El 8 de marzo de 2018, en el Día Internacional de la Mujer trabajadora, seis millones salieron a la huelga, y hubo manifestaciones masivas de millones en las calles de muchos pueblos, ciudades y pueblos españoles.

Sin embargo, para tener éxito, estos movimientos requieren una expresión política organizada. La nueva generación de activistas está buscando ideas, una bandera y una organización. Pero los dirigentes de los principales partidos de los trabajadores no han aprendido nada y se han olvidado de todo. Por lo tanto, no es sorprendente que los jóvenes muestren desconfianza y escepticismo hacia dirigentes y partidos que no ofrecen una alternativa clara a la injusticia, el caos y la criminalidad del capitalismo.

Los jóvenes buscan respuestas a las muchas preguntas que han quedado sin contestar del pasado. La nueva generación siente instintivamente que la posición privilegiada de la Iglesia y la Monarquía es una intolerable violación de los derechos democráticos básicos, y busca regresar a las tradiciones genuinas del comunismo, a las ideas de Marx y Lenin.

Dicen: «El régimen de 1978 está acabado». ¡Sí! Pero lo que se necesita es un debate profundo y honesto sobre el pasado y un análisis de los errores cometidos. Es necesario romper por completo con las políticas de “consenso”, pactos y alianzas con la burguesía.

Womens strike Image Isabel Serra

En agosto, la nueva administración española de centro-izquierda de Pedro Sánchez, introdujo enmiendas legales a una ley de 2007 para permitir el traslado del cadáver de Franco de una tumba en la enorme basílica del Valle de los Caídos, en las afueras de Madrid. Esta monstruosa cruz fue construida por el trabajo esclavo de 40.000 víctimas de la Guerra Civil, muchos de los cuales perdieron la vida en el proceso.

Desde 2009, el lugar ha estado cerrado a los visitantes en general, excepto para aquellos que asisten a misa. Pero con o sin Franco, este monumento a la barbarie fascista sigue siendo una mancha en el rostro de España, una reprimenda muda permanente para aquellos que desean que perdonemos y olvidemos.

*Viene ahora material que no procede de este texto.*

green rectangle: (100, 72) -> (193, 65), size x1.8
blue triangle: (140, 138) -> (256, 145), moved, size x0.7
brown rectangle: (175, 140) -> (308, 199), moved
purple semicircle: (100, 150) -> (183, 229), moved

El pueblo de España no puede olvidar y nunca debe perdonar. El recuerdo de la esclavitud sigue vivo en innumerables ciudades y pueblos donde las calles y plazas todavía llevan los nombres de los antiguos opresores. Solo en Madrid, alguien ha calculado que todavía hay más de 150 calles y plazas que llevan el nombre de los ministros, generales y gerifaltes del régimen de Franco y cuatro décadas después de que se suponía que el país había abrazado la democracia. Pero el «pacto de silencio» ya terminó. Los pueblos de España no serán amordazados para siempre.

Durante todo un período histórico, la vanguardia revolucionaria se encontró aislada de la clase. Pero eso ahora está cambiando rápidamente. En el próximo período de luchas de masas en las fábricas, en las calles, en la tierra, en las escuelas y en las universidades, surgirá una nueva generación de luchadores. De hecho, ya está emergiendo. Esta es la esperanza para el futuro de España y del mundo.

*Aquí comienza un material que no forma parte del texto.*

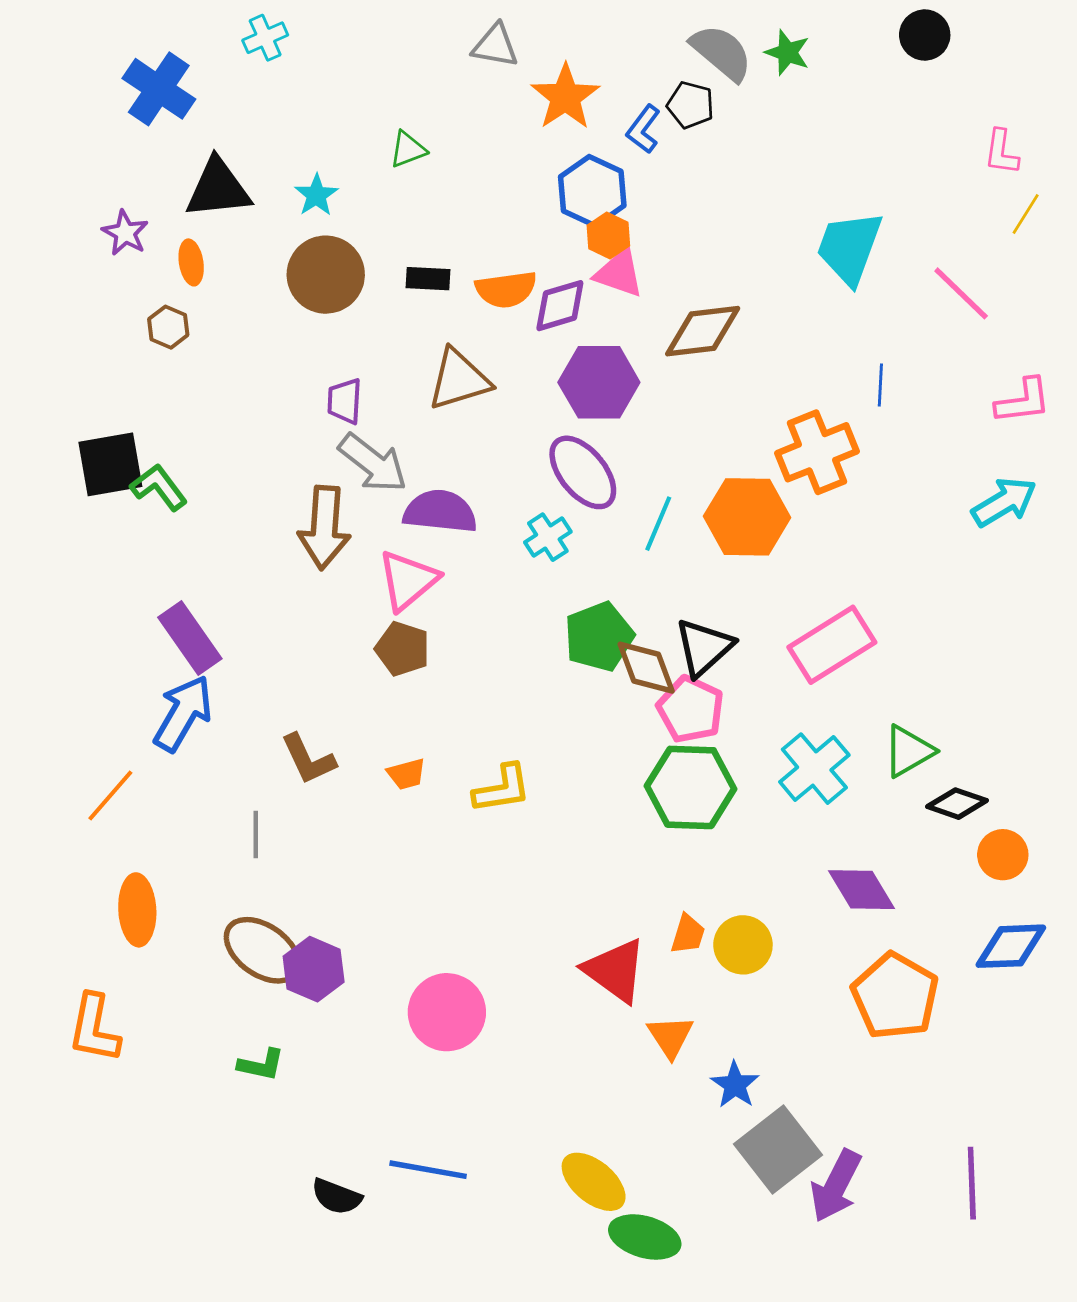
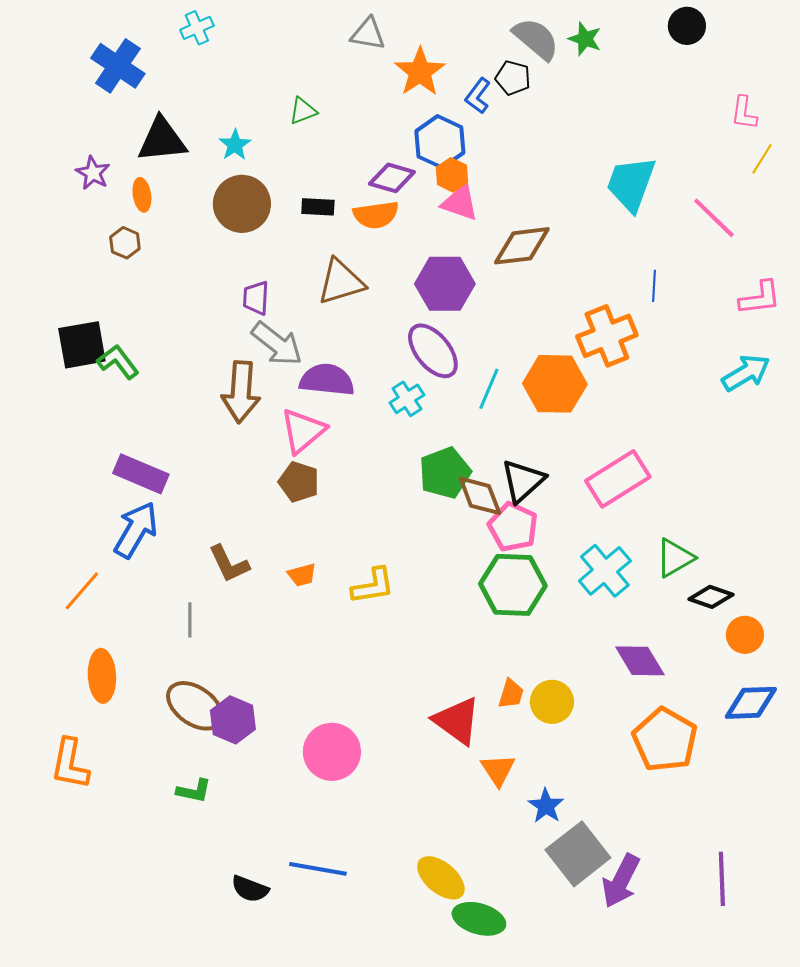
purple diamond: (560, 306) -> (392, 178), moved, turned 33
purple rectangle: (190, 638) -> (141, 474), turned -32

Hoy en día, aquel movimiento revolucionario de los trabajadores en la década de 1970 sigue siendo una fuente de inmensa inspiración. Trotsky dijo que la clase obrera española era capaz de hacer no una sino diez revoluciones. Mostraron tremendo coraje, iniciativa y decisión. Pero en el último análisis fracasaron, y el pueblo de España pagó el precio por ese fracaso. Por lo tanto, es esencial que la nueva generación preste especial atención a las razones de esa derrota.

Los dirigentes reformistas ya no tienen el mismo dominio sobre la clase trabajadora que tenían en el pasado, mientras que el anarquismo en España es una mera sombra de lo que era. La crisis mundial del capitalismo volverá a poner en el orden del día la transformación socialista de la sociedad. El deber de todos los trabajadores conscientes de estudiar las lecciones de la Transición y de la revolución española es clave y es una condición previa necesaria para llevar la lucha a un desenlace victorioso. En palabras de George Santayana: “El que no aprende de la historia estará para siempre condenado a repetirla”.